Josh Hahn ended his time with our Summit School educators exploring ideas about spheres of influence and both short- and long-term goals and ideas for pursuing sustainability and, ultimately, regeneration.

Under the remarkable leadership of Summit School librarian Kathy Pounds, a list of over 50 professional growth and curriculum-related possibilities has been developed for Summit School educators, ranging from a study group focusing on Michael Stone and Zenobia Barlow's Ecological Literacy: Educating Our Children for a Sustainable World to mini lessons on "learning how to live more sustainably while improving your technology skills." In support of and as a complement to this work, Summit Web Administrator and Design Specialist Karen House has led the design of SummitGreen, a wiki space for collaborating on and pursuing education for sustainability (a live link to which we will provide in the coming days).
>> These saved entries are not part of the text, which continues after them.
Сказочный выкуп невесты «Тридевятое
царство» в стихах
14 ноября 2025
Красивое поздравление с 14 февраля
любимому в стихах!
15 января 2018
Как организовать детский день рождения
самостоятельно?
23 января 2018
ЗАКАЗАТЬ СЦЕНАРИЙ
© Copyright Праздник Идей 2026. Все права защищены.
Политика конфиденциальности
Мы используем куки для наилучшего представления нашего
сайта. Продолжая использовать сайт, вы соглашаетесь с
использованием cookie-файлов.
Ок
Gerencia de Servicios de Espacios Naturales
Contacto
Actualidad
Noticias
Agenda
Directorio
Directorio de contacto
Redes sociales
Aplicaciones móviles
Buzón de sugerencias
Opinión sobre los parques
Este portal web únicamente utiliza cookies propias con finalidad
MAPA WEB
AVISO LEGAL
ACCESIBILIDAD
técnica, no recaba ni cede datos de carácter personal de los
And we'll end this entry with a concrete example of real-world collaboration toward a "Sustainable Summit." In this week's Summit Summary, we read the following piece--a wonderful example of adults modeling for children (and one another) our commitment to sustainability--and a nice example of the importance of changing habits of mind and the powerful cumulative effect of individual actions:

SUMMIT SUMMARY -- #2 – Friday, August 29, 2008
Sustainable Summit: Cafeteria Changes – from April Cox and Kathy Pounds

Pretty soon you won’t be seeing plastic and Styrofoam cups and plates in the Cafeteria! After our collection of disposables is exhausted, we’ll be using washable cups, plates and utensils unless some extenuating circumstances develop. (For example, some counties in the driest parts of the state are recommending that folks use compostable disposables to save on water while severe drought conditions continue.)
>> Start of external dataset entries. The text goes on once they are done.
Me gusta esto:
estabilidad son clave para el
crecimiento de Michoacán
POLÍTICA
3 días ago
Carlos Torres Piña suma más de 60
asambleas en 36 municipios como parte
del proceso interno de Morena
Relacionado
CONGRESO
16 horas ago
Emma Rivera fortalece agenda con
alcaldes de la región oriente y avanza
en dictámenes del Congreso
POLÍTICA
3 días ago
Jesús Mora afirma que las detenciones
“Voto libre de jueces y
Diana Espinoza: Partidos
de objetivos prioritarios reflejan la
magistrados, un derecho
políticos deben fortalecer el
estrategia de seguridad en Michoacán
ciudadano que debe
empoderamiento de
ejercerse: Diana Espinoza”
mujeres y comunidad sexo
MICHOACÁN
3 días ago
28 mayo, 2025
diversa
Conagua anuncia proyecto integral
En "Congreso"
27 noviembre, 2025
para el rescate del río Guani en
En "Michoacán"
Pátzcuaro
Why are we making this move? Using washable cups, plates, and utensils means that we’ll be buying fewer products made from oil, sending less trash to the landfill, and showing our students through our actions that we are serious about sustainable living. New plates and large drinking glasses are on order; we should have enough if we take care of them.
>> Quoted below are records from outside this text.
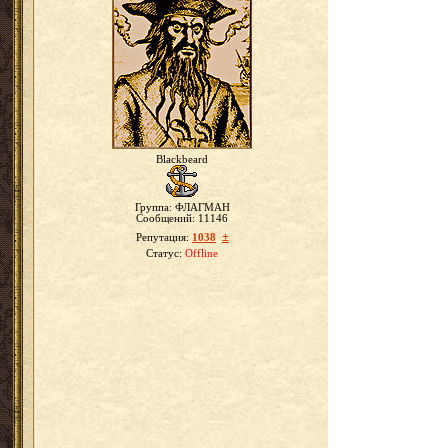
Blackbeard
Группа: ФЛАГМАН
Сообщений:
11146
±
Репутация:
1038
Статус:
Offline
What does this change mean to you? We will all need to be a bit more considerate and responsible. Here’s how:

1. Please do not take glasses from the cafeteria. Carry your own tumbler or water bottle if you wish to take beverages back to your classroom. (Approximately 50 large cups disappeared from the Cafeteria last year.)

2. Please return coffee mugs promptly. We have a lot of coffee mugs, and more are on order, but we will not have enough if folks each hold several used mugs in their classrooms. Also, dirty mugs that sit around and “brew” for a few days are much more difficult to keep clean and clean-looking.

3. Please bring your own covered containers if you wish to take carry-outs.

In Monday’s workshop, Josh Hahn talked about being hopeful, about being ready for hard work, and about making changes in the ways we live and teach. This is our first assignment. Good luck!